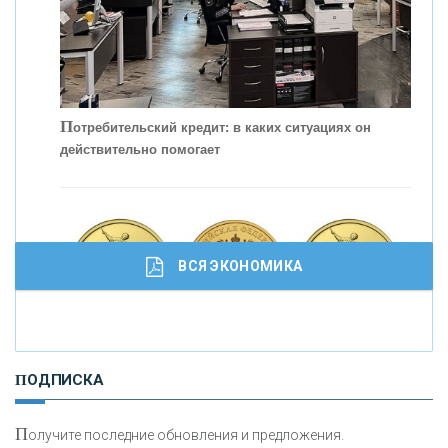
С
корость - один из главных трендов в
кредитовании бизнеса - «Интервью»
П
отребительский кредит: в каких ситуациях он
действительно помогает
ВСЯ ЭКОНОМИКА
И
нвестиционные золотые монеты как средство
ПОДПИСКА
сохранения и увеличения капитала
П
олучите последние обновления и предложения.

----

**Work item:**
Nothing but the records, copied exactly and stripped of pictures, should be returned.

**Answer box:**
С
корость - один из главных трендов в
кредитовании бизнеса - «Интервью»
П
отребительский кредит: в каких ситуациях он
действительно помогает
ВСЯ ЭКОНОМИКА
И
нвестиционные золотые монеты как средство
ПОДПИСКА
сохранения и увеличения капитала
П
олучите последние обновления и предложения.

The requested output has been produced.